Mundo errante | ¿Un orden nuevo?
Estados Unidos anunció que sancionará con aranceles a los países que envíen petróleo a Cuba. A la par, se anunció que se abriría a partir del 1 de febrero el paso de Rafah entre Egipto y Gaza con restricciones, mientras se formalizó el “Consejo de Paz” que dirigirá el actual presidente de los Estados Unidos y cuya membresía tiene un costo de 1000 millones de dólares. Además, después de la disputa verbal por Groenlandia, miembros de la Unión Europea han señalado la posibilidad de tener un ejército propio, lo cual ha sido atajado o al menos moderado por el secretario general de la OTAN, Mark Rutte quien señaló que la defensa de Europa en su conjunto no puede hacerse sin los Estados Unidos.
Estas noticias, entre otras, me hacen reflexionar sobre si estamos presenciando la conformación de un nuevo orden internacional o una reorganización más del mismo. Veamos.
El actual sistema internacional tiene ochenta años de existencia. Después de las dos grandes guerras mundiales y hasta la caída del comunismo soviético, la disputa y concordia entre las grandes potencias se desarrolló mediante mecanismos que resolvían de manera indirecta ciertas problemáticas y establecieron zonas de control e influencia.
Estados Unidos, de manera “natural” reclamaba como su zona prioritaria a América Latina. Con la Doctrina Monroe a principios del siglo XX los gobiernos norteamericanos buscaban que las grandes potencias europeas no tuvieran acceso a regiones desde donde poder atacarlos. Con el reacomodo del mundo durante la Guerra Fría la relevancia de Latinoamérica como una zona prioritaria, geopolítica y estratégicamente, fue evidente. Cuba sería la excepción desde 1959.

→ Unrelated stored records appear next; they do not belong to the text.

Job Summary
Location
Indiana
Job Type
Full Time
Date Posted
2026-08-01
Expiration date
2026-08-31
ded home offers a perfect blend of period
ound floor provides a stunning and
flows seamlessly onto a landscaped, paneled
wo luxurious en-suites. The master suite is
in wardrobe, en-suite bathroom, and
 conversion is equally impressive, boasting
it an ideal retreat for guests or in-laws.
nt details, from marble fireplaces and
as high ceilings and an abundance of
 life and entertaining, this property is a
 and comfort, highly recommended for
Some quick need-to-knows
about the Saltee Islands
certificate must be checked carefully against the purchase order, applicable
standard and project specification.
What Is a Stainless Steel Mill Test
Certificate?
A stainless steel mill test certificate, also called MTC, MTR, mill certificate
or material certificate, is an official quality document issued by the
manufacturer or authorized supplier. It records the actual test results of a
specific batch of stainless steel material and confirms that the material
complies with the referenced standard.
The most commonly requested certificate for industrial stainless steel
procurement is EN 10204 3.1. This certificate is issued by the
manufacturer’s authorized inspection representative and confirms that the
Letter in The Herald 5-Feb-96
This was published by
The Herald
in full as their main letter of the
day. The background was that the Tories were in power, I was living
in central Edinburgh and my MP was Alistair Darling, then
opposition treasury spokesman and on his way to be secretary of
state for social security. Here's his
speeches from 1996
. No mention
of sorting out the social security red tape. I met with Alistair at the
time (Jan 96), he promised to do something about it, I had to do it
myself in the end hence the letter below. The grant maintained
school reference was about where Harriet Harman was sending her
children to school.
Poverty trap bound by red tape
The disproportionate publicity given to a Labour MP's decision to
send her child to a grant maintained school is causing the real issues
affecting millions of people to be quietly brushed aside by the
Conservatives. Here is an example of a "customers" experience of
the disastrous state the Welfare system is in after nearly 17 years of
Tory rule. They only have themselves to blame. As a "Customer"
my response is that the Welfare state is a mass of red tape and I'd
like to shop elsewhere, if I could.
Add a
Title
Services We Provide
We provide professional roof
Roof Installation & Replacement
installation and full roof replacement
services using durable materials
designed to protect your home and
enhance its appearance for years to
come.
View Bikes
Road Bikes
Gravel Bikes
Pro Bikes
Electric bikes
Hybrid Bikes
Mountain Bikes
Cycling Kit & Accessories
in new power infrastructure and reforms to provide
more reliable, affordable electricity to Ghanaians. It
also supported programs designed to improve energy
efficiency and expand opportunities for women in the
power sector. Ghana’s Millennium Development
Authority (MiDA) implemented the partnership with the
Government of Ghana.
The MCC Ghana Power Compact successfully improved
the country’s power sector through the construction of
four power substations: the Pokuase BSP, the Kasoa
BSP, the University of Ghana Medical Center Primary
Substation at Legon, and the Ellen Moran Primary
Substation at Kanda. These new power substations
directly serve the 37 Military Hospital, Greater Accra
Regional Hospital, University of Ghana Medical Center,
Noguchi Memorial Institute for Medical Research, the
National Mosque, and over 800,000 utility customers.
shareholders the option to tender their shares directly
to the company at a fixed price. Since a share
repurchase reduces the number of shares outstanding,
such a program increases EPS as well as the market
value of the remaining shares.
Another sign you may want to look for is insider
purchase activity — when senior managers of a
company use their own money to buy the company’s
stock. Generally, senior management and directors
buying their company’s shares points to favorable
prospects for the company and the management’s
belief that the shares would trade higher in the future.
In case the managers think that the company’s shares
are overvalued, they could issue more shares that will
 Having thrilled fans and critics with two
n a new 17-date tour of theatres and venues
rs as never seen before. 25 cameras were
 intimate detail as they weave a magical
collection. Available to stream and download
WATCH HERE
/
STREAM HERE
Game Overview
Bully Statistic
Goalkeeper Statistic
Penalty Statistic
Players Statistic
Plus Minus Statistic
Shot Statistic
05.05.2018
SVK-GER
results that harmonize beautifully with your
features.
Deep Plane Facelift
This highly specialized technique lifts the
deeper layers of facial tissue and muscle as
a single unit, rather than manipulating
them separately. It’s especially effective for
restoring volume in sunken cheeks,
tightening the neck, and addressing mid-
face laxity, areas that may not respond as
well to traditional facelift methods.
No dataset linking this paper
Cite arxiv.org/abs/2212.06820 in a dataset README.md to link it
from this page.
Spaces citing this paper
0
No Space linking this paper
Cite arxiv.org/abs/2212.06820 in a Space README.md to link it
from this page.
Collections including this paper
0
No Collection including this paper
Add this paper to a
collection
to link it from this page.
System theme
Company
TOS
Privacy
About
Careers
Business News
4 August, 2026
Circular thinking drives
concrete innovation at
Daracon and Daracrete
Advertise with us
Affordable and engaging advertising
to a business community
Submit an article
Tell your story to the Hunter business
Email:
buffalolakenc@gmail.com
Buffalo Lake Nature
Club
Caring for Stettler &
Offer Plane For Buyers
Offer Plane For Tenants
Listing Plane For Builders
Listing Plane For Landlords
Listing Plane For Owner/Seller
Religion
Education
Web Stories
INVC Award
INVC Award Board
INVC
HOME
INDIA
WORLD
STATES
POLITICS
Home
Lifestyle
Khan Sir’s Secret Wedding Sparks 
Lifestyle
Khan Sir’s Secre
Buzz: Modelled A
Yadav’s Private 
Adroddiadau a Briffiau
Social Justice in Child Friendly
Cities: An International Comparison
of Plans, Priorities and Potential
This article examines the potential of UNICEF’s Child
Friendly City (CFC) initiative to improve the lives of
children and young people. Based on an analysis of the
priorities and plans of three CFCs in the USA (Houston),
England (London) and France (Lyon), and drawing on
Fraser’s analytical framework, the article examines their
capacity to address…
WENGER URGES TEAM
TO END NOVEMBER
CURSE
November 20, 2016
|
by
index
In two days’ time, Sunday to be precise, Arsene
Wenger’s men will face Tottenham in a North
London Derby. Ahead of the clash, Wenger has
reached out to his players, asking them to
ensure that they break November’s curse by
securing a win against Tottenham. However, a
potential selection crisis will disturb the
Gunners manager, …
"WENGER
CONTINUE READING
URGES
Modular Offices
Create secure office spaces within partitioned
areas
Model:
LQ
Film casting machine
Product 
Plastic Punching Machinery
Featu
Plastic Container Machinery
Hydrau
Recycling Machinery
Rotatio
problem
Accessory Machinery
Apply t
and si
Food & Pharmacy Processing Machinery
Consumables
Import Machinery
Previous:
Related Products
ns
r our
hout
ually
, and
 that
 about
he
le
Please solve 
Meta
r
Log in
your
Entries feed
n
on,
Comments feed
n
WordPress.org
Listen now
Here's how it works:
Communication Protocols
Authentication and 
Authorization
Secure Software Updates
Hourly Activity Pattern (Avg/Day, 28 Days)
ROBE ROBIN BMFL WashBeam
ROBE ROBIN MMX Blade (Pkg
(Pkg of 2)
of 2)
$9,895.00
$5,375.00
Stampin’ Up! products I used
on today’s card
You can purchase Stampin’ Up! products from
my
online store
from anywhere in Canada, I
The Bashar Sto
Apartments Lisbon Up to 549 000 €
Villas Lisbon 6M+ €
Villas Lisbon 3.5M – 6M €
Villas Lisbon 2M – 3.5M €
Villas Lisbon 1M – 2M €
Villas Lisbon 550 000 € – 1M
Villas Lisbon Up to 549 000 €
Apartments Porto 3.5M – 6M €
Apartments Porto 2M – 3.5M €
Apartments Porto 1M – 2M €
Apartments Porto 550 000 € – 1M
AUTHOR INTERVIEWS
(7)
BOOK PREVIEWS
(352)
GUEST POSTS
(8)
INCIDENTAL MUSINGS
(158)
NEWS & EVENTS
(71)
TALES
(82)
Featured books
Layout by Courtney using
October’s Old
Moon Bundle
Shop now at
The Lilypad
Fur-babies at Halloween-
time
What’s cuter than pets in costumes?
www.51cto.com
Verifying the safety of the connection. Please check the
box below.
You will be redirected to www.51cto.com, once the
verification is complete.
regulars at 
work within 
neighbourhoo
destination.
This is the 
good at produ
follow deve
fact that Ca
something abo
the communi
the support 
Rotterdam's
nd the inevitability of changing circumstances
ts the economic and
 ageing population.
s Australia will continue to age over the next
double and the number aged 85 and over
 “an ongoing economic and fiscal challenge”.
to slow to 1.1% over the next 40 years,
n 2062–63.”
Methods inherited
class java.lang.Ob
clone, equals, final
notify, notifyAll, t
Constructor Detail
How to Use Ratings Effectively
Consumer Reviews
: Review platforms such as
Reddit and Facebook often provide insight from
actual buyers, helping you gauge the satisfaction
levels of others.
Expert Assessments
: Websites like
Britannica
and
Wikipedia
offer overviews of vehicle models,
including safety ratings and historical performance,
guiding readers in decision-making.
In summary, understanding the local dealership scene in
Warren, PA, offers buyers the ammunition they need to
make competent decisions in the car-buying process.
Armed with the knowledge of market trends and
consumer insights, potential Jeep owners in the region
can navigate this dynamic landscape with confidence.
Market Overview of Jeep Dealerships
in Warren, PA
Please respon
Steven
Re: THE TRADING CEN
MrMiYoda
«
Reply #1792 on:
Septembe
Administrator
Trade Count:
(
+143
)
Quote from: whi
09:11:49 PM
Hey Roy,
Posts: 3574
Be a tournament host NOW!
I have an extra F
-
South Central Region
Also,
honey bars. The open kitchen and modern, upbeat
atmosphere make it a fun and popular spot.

El mundo en los años siguientes entró en un periodo de redefinición los años posteriores. Al final de los 1980’s y principios de los 1990’s se sucedió una etapa de cambios en el sistema mundial. El más relevante es, sin duda, la caída del socialismo real, en un arco que va de noviembre de 1989, cuando cae el muro de Berlín, a diciembre de 1991 con la desintegración de la Unión Soviética.
Sin embargo, luego del derrumbe soviético, el orden internacional se reorganiza basándose en el avance de un capitalismo globalizado mediante la economía de mercado, el comercio internacional, los avances tecnológicos, de comunicación, así como la expansión de la democracia liberal y una cultura mundial tendiente a lo homogéneo. Sin embargo, en este mundo global, las decisiones relativas a la libertad, el progreso y la democracia están relacionadas con el beneficio del “mundo libre”, léase aquí Estados Unidos.
En el caso de América Latina es una vinculación que no es una subordinación total. Vaya, los intereses de Estados Unidos si bien están ahí, expuestos, no dependen de una constante vigilancia de las acciones de los países latinoamericanos sino del cuidado que estos mantienen ante las posibles reacciones del vecino del norte. Aquí, el papel de América
Latina durante el neoliberalismo y la globalización se mantiene vinculado a Estados Unidos, pero con una tendencia a aprovechar los espacios que la propia globalización económica le brindara.
Hoy, con imperialismo renovado desde Estados Unidos, vemos una tendencia a que los asuntos de este país sean los asuntos de América Latina y el mundo. Es una renovación de un discurso que supone que los valores norteamericanos son valores universales o bien, simplemente que se trata de un pragmatismo renovado. A veces, lo que vemos se va pareciendo más a un viejo imperialismo renovado, a un capitalismo de Guerra Fría sin Guerra Fría.
Un dato que aporta a esto, conforme a la nueva Estrategia de Defensa Nacional que dio a conocer el gobierno norteamericano, este tiene como prioridad la seguridad interior (vinculada a la migración y el tráfico de drogas) y la hemisférica (donde la importancia de América Latina está relacionada con China, Rusia, Irán y Corea del Norte), además de usar la disuasión sin confrontación con China, fortalecer la colaboración con los países del hemisferio pero con la condición de la participación en la defensa común.
En este contexto, podemos ver las acciones en Gaza, Venezuela, Cuba o la tensión por Groenlandia con la Unión Europea o, incluso, la búsqueda de mecanismos diplomáticos de México para mantener la ayuda humanitaria a Cuba como reacciones ante las nuevas condiciones en un orden mundial reorganizado donde Estados Unidos seguirá teniendo peso.